The Institute Board needs to have access to people with a wide range of skills, knowledge and expertise. It is unrealistic to expect the Institute Board to be able to offer all of these skills, knowledge and expertise from amongst its membership. The Board may need to seek the help of outside agencies or specialists when dealing with certain tasks. It is essential to provide ALL Institute Board members with the training and support to best enable them to do an effective job. The exact nature of the training and support offered should reflect the nature of the experience and expertise already offered by the Board member and the responsibilities and tasks of the Institute Board.

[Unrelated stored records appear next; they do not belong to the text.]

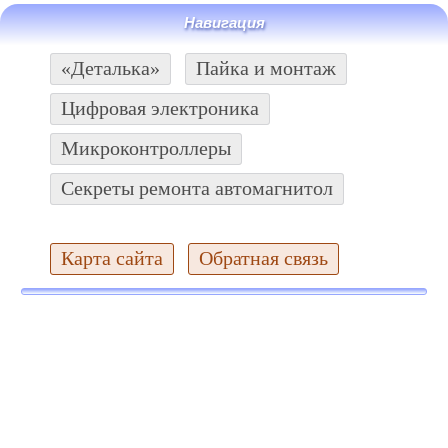
Навигация
«Деталька»
Пайка и монтаж
Цифровая электроника
Микроконтроллеры
Секреты ремонта автомагнитол
Карта сайта
Обратная связь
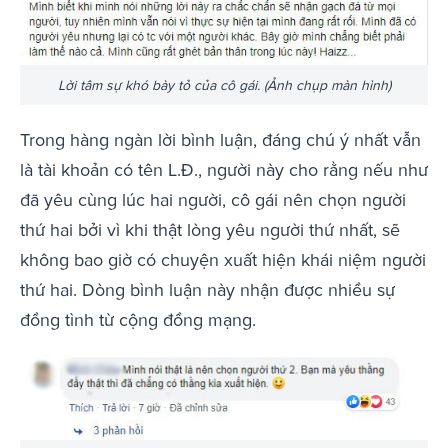
Lời tâm sự khó bày tỏ của cô gái. (Ảnh chụp màn hình)
Trong hàng ngàn lời bình luận, đáng chú ý nhất vẫn
là tài khoản có tên L.Đ., người này cho rằng nếu như
đã yêu cùng lúc hai người, cô gái nên chọn người
thứ hai bởi vì khi thật lòng yêu người thứ nhất, sẽ
không bao giờ có chuyện xuất hiện khái niệm người
thứ hai. Dòng bình luận này nhận được nhiều sự
đồng tình từ cộng đồng mạng.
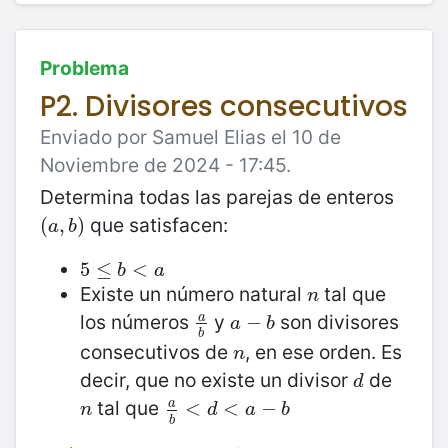
Problema
P2. Divisores consecutivos
Enviado por Samuel Elias el 10 de
Noviembre de 2024 - 17:45.
Determina todas las parejas de enteros
que satisfacen:
(
(
a
,
,
b
)
)
a
b
5
5
≤
≤
b
<
a
<
b
a
Existe un número natural
tal que
n
n
los números
y
son divisores
a
a
b
a
−
−
b
a
b
b
consecutivos de
, en ese orden. Es
n
n
decir, que no existe un divisor
de
d
d
tal que
a
n
a
b
<
<
d
<
<
a
−
b
−
n
d
a
b
b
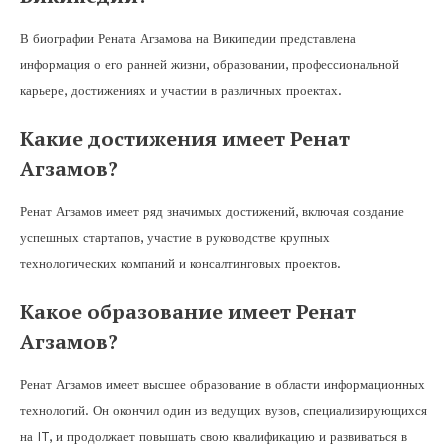
В биографии Рената Агзамова на Википедии представлена
информация о его ранней жизни, образовании, профессиональной
карьере, достижениях и участии в различных проектах.
Какие достижения имеет Ренат
Агзамов?
Ренат Агзамов имеет ряд значимых достижений, включая создание
успешных стартапов, участие в руководстве крупных
технологических компаний и консалтинговых проектов.
Какое образование имеет Ренат
Агзамов?
Ренат Агзамов имеет высшее образование в области информационных
технологий. Он окончил один из ведущих вузов, специализирующихся
на IT, и продолжает повышать свою квалификацию и развиваться в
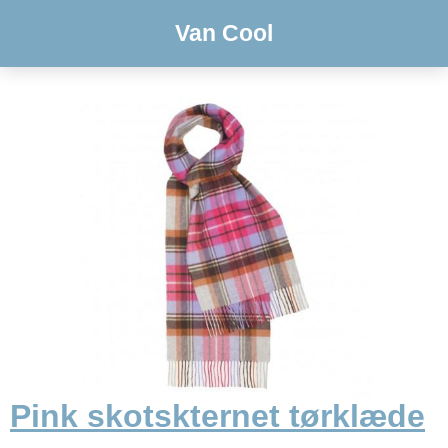
Van Cool
Pink skotskternet tørklæde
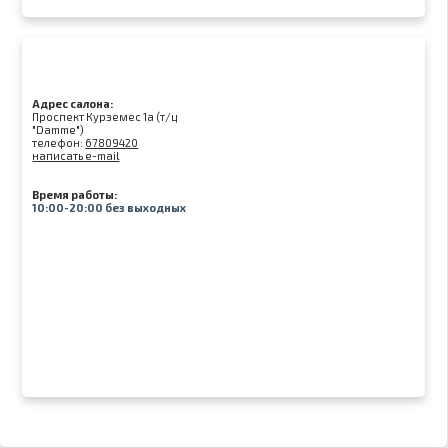
Адрес салона:
Проспект Курземес 1а (т/ц
"Damme")
телефон:
67809420
написать e-mail
Время работы:
10:00-20:00 без выходных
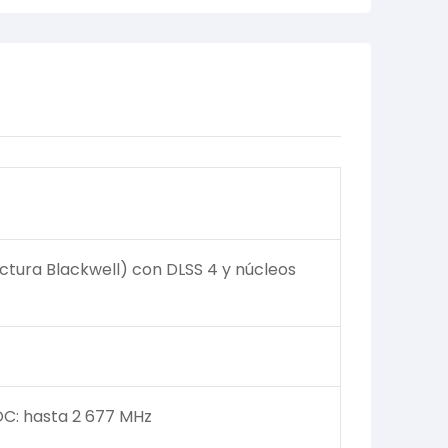
tura Blackwell) con DLSS 4 y núcleos
OC: hasta 2 677 MHz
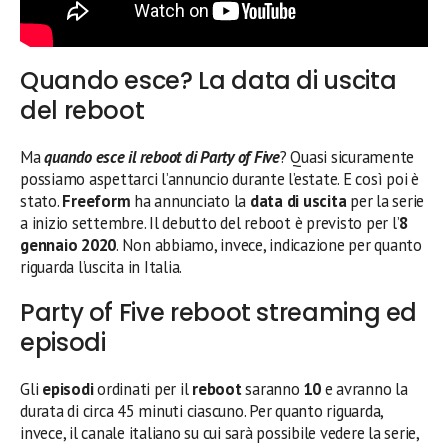
Quando esce? La data di uscita
del reboot
Ma
quando esce il reboot di Party of Five
? Quasi sicuramente
possiamo aspettarci l’annuncio durante l’estate. E così poi è
stato.
Freeform
ha annunciato la
data di uscita
per la serie
a inizio settembre. Il debutto del reboot è previsto per l’
8
gennaio 2020
. Non abbiamo, invece, indicazione per quanto
riguarda l’uscita in Italia.
Party of Five reboot streaming ed
episodi
Gli
episodi
ordinati per il
reboot
saranno
10
e avranno la
durata di circa 45 minuti ciascuno. Per quanto riguarda,
invece, il canale italiano su cui sarà possibile vedere la serie,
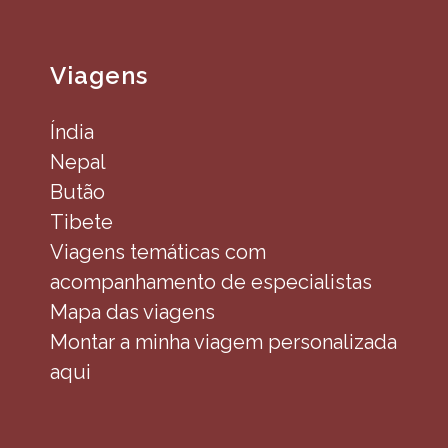
Viagens
Índia
Nepal
Butão
Tibete
Viagens temáticas com
acompanhamento de especialistas
Mapa das viagens
Montar a minha viagem personalizada
aqui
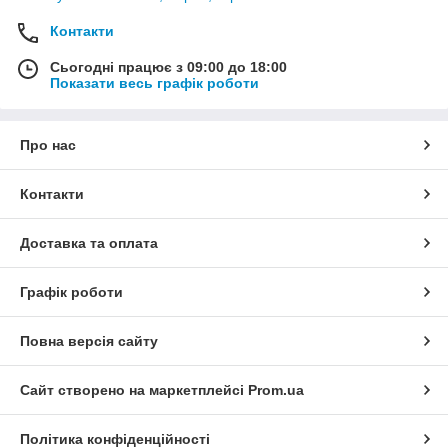
Контакти
Сьогодні працює з 09:00 до 18:00
Показати весь графік роботи
Про нас
Контакти
Доставка та оплата
Графік роботи
Повна версія сайту
Сайт створено на маркетплейсі
Prom.ua
Політика конфіденційності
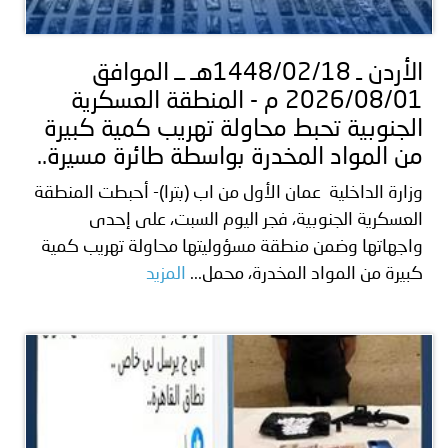
توعوية
إنجازات
الخدمات
صور
الإلكترونية
الأردن ـ 1448/02/18هـ ــ الموافق
2026/08/01 م - المنطقة العسكرية
مجلة
وفيديو
الجنوبية تحبط محاولة تهريب كمية كبيرة
أصداء
إعلانات
من المواد المخدرة بواسطة طائرة مسيرة..
وزارة الداخلية عمان الأول من اب (بترا)- أحبطت المنطقة
من
الأمانة
العسكرية الجنوبية، فجر اليوم السبت، على إحدى
نحن
اتصل
واجهاتها وضمن منطقة مسؤوليتها محاولة تهريب كمية
كبيرة من المواد المخدرة، محمل...
المزيد
بنا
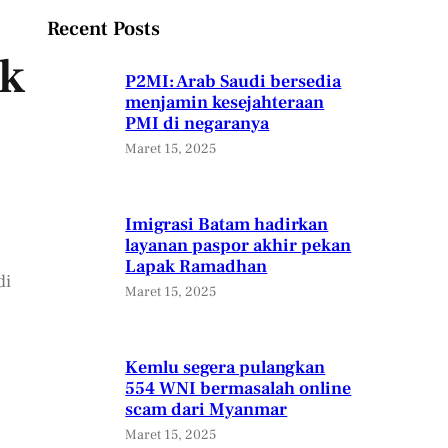
Recent Posts
k
P2MI: Arab Saudi bersedia
menjamin kesejahteraan
PMI di negaranya
Maret 15, 2025
Imigrasi Batam hadirkan
layanan paspor akhir pekan
Lapak Ramadhan
di
Maret 15, 2025
Kemlu segera pulangkan
554 WNI bermasalah online
scam dari Myanmar
Maret 15, 2025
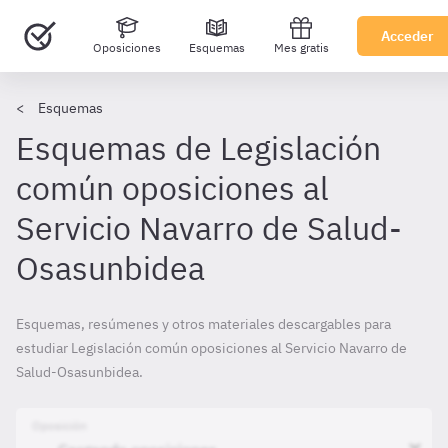
Acceder
Oposiciones
Esquemas
Mes gratis
Esquemas
Esquemas de Legislación
común oposiciones al
Servicio Navarro de Salud-
Osasunbidea
Esquemas, resúmenes y otros materiales descargables para
estudiar Legislación común oposiciones al Servicio Navarro de
Salud-Osasunbidea.
Oposición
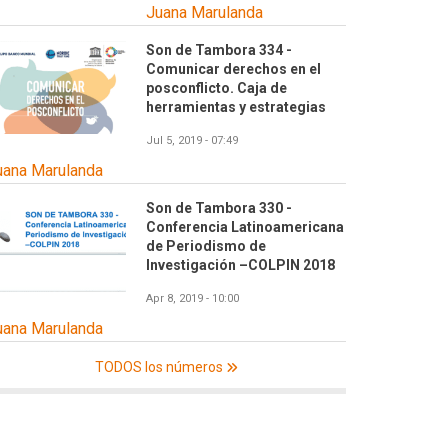
Juana Marulanda
Son de Tambora 334 -
Comunicar derechos en el
posconflicto. Caja de
herramientas y estrategias
Jul 5, 2019 - 07:49
uana Marulanda
Son de Tambora 330 -
Conferencia Latinoamericana
de Periodismo de
Investigación –COLPIN 2018
Apr 8, 2019 - 10:00
uana Marulanda
TODOS los números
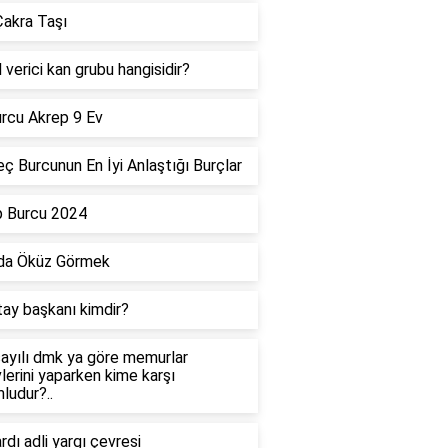
akra Taşı
 verici kan grubu hangisidir?
rcu Akrep 9 Ev
ç Burcunun En İyi Anlaştığı Burçlar
p Burcu 2024
da Öküz Görmek
tay başkanı kimdir?
ayılı dmk ya göre memurlar
lerini yaparken kime karşı
ludur?..
dı adli yargı çevresi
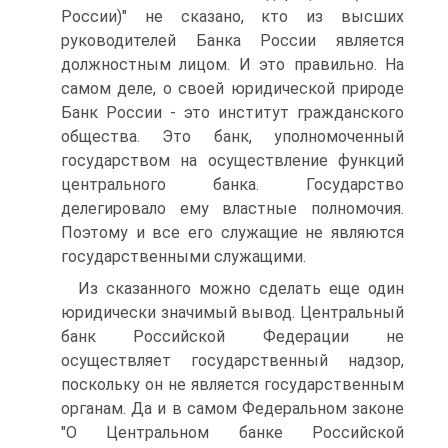
России)" не сказано, кто из высших
руководителей Банка России является
должностным лицом. И это правильно. На
самом деле, о своей юридической природе
Банк России - это институт гражданского
общества. Это банк, уполномоченный
государством на осуществление функций
центрального банка. Государство
делегировало ему властные полномочия.
Поэтому и все его служащие не являются
государственными служащими.
Из сказанного можно сделать еще один
юридически значимый вывод. Центральный
банк Российской Федерации не
осуществляет государственный надзор,
поскольку он не является государственным
органам. Да и в самом Федеральном законе
"О Центральном банке Российской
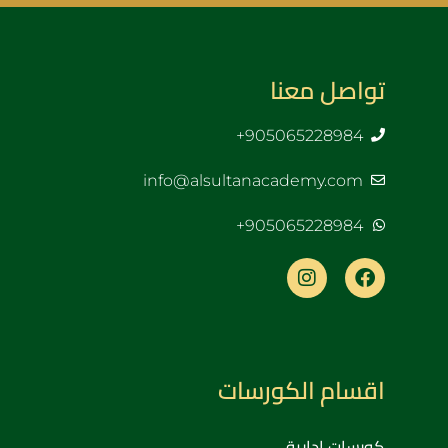
تواصل معنا
905065228984+
info@alsultanacademy.com
905065228984+
اقسام الكورسات
كورسات إدارية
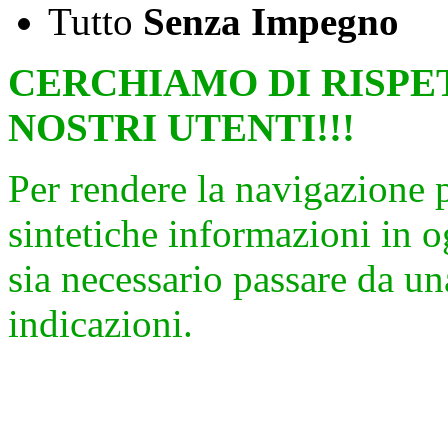
Tutto
Senza Impegno
CERCHIAMO DI RISPE
NOSTRI UTENTI!!!
Per rendere la navigazione 
sintetiche informazioni in 
sia necessario passare da una
indicazioni.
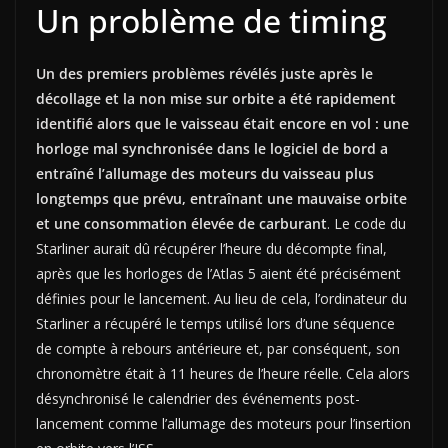
Un problème de timing
Un des premiers problèmes révélés juste après le
décollage et la non mise sur orbite a été rapidement
identifié alors que le vaisseau était encore en vol : une
horloge mal synchronisée dans le logiciel de bord a
entraîné l’allumage des moteurs du vaisseau plus
longtemps que prévu, entraînant une mauvaise orbite
et une consommation élevée de carburant
. Le code du
Starliner aurait dû récupérer l’heure du décompte final,
après que les horloges de l’Atlas 5 aient été précisément
définies pour le lancement. Au lieu de cela, l’ordinateur du
Starliner a récupéré le temps utilisé lors d’une séquence
de compte à rebours antérieure et, par conséquent, son
chronomètre était à 11 heures de l’heure réelle. Cela alors
désynchronisé le calendrier des événements post-
lancement comme l’allumage des moteurs pour l’insertion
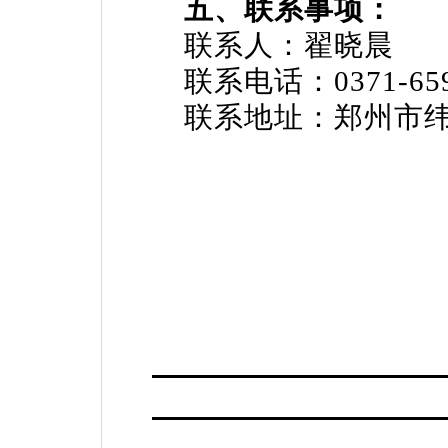
五、联系事项：
联系人：翟晓晨
联系电话：0371-65
联系地址：郑州市纬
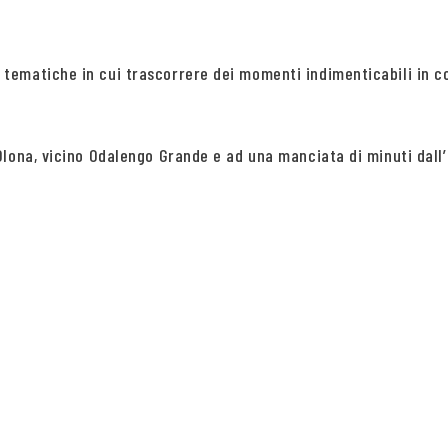
 tematiche in cui trascorrere dei momenti indimenticabili in
lona, vicino Odalengo Grande e ad una manciata di minuti dall’u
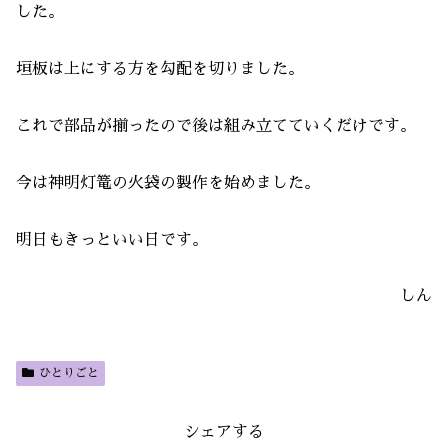
した。
垣板は上にする方を勾配を切りました。
これで部品が揃ったので後は組み立てていくだけです。
今は神明灯篭の火袋の製作を始めました。
明日もきっといい日です。
しん
ひとりごと
シェアする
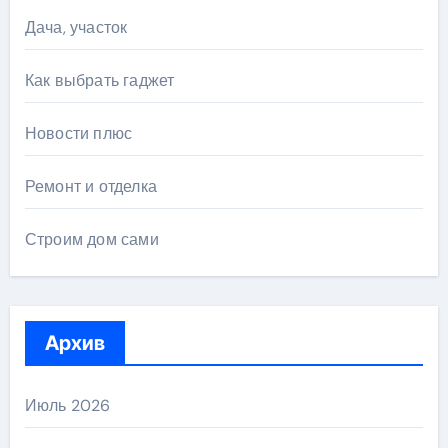
Дача, участок
Как выбрать гаджет
Новости плюс
Ремонт и отделка
Строим дом сами
Архив
Июль 2026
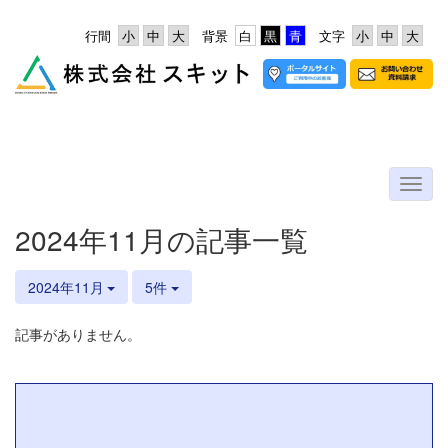
行間
背景
文字
2024年11月の記事一覧
2024年11月
5件
記事がありません。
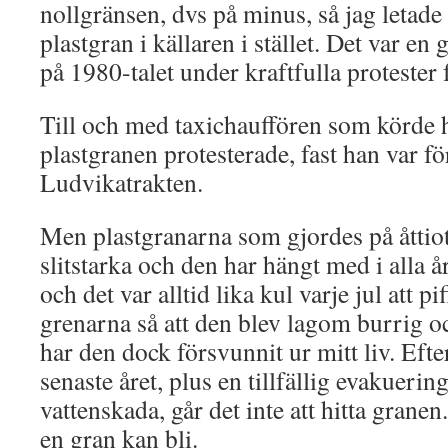
nollgränsen, dvs på minus, så jag letad
plastgran i källaren i stället. Det var e
på 1980-talet under kraftfulla proteste
Till och med taxichauffören som körd
plastgranen protesterade, fast han var fö
Ludvikatrakten.
Men plastgranarna som gjordes på åttiot
slitstarka och den har hängt med i alla år
och det var alltid lika kul varje jul att pif
grenarna så att den blev lagom burrig
har den dock försvunnit ur mitt liv. Efter 
senaste året, plus en tillfällig evakueri
vattenskada, går det inte att hitta grane
en gran kan bli.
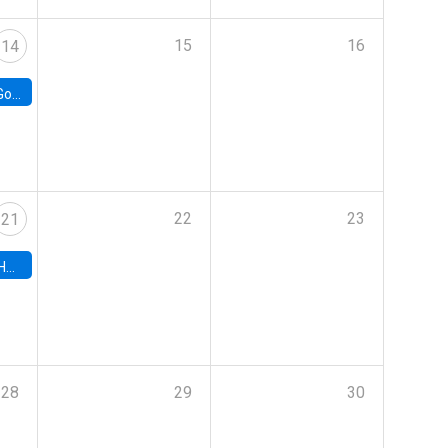
15
16
14
e Chile
22
23
21
hile
28
29
30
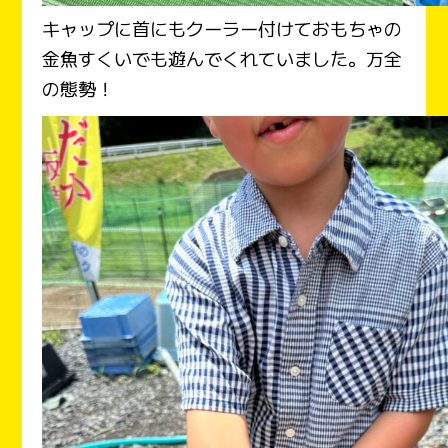
キャップに首にもクーラー付けておもちゃの
金魚すくいでも遊んでくれていました。万全
の態勢！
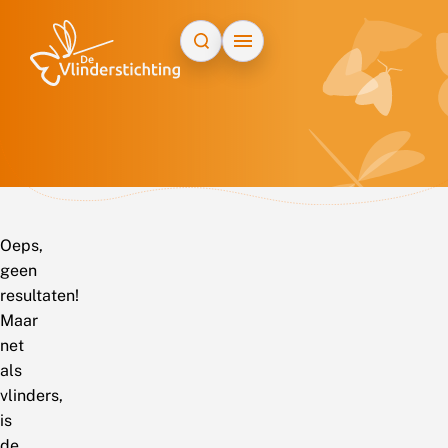
Doorgaan naar inhoud
Oeps,
geen
resultaten!
Maar
net
als
vlinders,
is
de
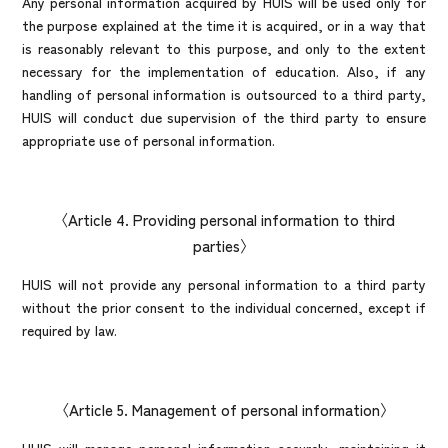
Any personal information acquired by HUIS will be used only for
the purpose explained at the time it is acquired, or in a way that
is reasonably relevant to this purpose, and only to the extent
necessary for the implementation of education. Also, if any
handling of personal information is outsourced to a third party,
HUIS will conduct due supervision of the third party to ensure
appropriate use of personal information.
Article 4. Providing personal information to third
parties
HUIS will not provide any personal information to a third party
without the prior consent to the individual concerned, except if
required by law.
Article 5. Management of personal information
HUIS will manage personal information securely, maintaining it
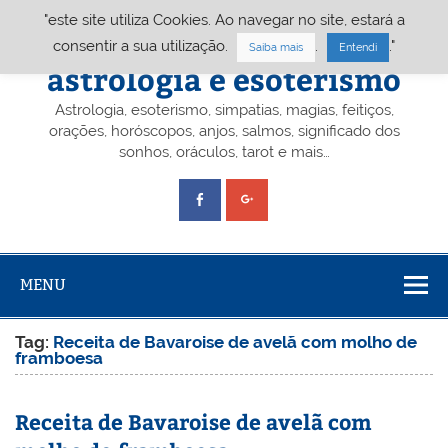
Skip
"este site utiliza Cookies. Ao navegar no site, estará a
to
content
Portal A&E – Portal
consentir a sua utilização.
.
."
Saiba mais
Entendi
astrologia e esoterismo
Astrologia, esoterismo, simpatias, magias, feitiços,
orações, horóscopos, anjos, salmos, significado dos
sonhos, oráculos, tarot e mais…
MENU
Tag:
Receita de Bavaroise de avelã com molho de
framboesa
Receita de Bavaroise de avelã com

However, there are a number of areas of training and support that should be offered to all Board members. All members should have an induction. Whilst the induction programme will need to reflect the nature and work of the Institute, an induction programme should include an induction pack detailing:
- The Institute’s mission, aims and objectives
- The Institute’s constitution
- Job description of staff
- The previous year’s accounts
- This year’s budget
- The Institute’s development plan
- Institute’s publicity material
- Institute Board minutes over the past year and a summary of policy decisions made
- Sub-committee workings, including priorities and recent work achievements of each committee
- The Institutes most recent annual report
- Names and addresses of all Institute Board members
The induction should also include:
- Including the opportunity to chat to each person about his or her work.
- Meeting all Institute Board members outside of a formal meeting, with the opportunity to chat to existing members about Board work.
- An opportunity to spend some time with the President and Secretary to enable new Board members to gain some insight to what the day to day running of the Institute involves.
- The opportunity to meet key members of the Institute.
The most important thing to remember is that the induction and training should not end here. Institute Board members require training and support throughout the time they fulfill their role. The Institute Board should develop a training strategy that ensures that all members do have access to appropriate training.